Given records:
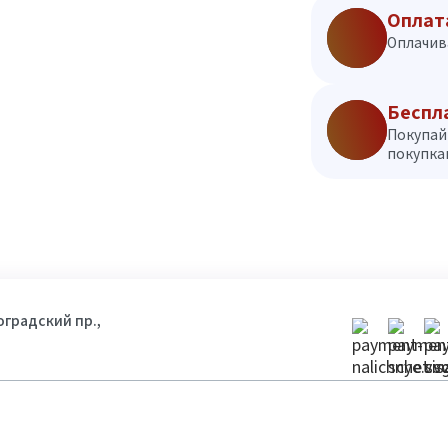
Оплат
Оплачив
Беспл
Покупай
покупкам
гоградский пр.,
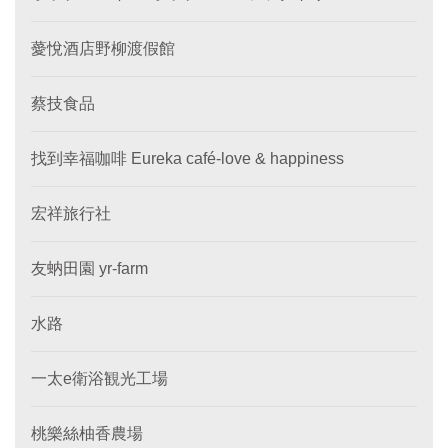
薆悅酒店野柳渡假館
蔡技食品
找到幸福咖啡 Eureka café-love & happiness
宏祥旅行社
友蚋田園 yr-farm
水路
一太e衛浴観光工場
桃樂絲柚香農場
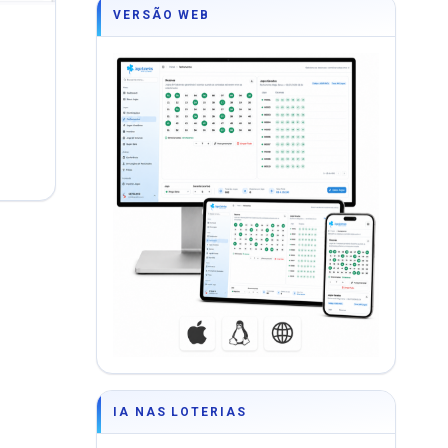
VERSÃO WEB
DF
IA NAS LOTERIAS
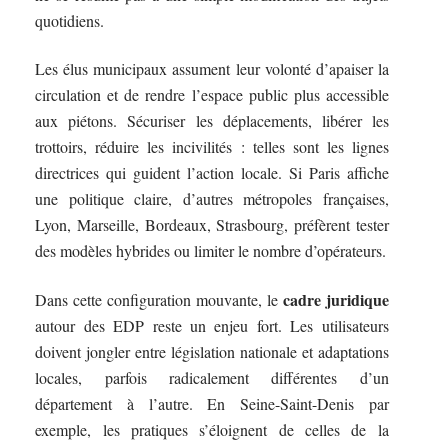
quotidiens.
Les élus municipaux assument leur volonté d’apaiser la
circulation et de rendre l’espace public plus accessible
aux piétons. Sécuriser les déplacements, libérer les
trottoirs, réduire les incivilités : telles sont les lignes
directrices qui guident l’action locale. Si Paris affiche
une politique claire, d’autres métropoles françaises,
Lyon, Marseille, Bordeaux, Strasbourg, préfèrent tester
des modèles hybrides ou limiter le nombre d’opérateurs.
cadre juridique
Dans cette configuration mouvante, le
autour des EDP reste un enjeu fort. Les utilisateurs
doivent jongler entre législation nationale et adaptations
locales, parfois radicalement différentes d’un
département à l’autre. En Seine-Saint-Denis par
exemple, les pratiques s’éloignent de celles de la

Aim of the task:
If a record contains a picture, omit the picture and repeat everything else exactly.

Expected answer:
Оплат
Оплачив
Беспл
Покупай
покупкам
гоградский пр.,
薆悅酒店野柳渡假館
蔡技食品
找到幸福咖啡 Eureka café-love & happiness
宏祥旅行社
友蚋田園 yr-farm
水路
一太e衛浴観光工場
桃樂絲柚香農場
VERSÃO WEB
DF
IA NAS LOTERIAS
quotidiens.
Les élus municipaux assument leur volonté d’apaiser la
circulation et de rendre l’espace public plus accessible
aux piétons. Sécuriser les déplacements, libérer les
trottoirs, réduire les incivilités : telles sont les lignes
directrices qui guident l’action locale. Si Paris affiche
une politique claire, d’autres métropoles françaises,
Lyon, Marseille, Bordeaux, Strasbourg, préfèrent tester
des modèles hybrides ou limiter le nombre d’opérateurs.
cadre juridique
Dans cette configuration mouvante, le
autour des EDP reste un enjeu fort. Les utilisateurs
doivent jongler entre législation nationale et adaptations
locales, parfois radicalement différentes d’un
département à l’autre. En Seine-Saint-Denis par
exemple, les pratiques s’éloignent de celles de la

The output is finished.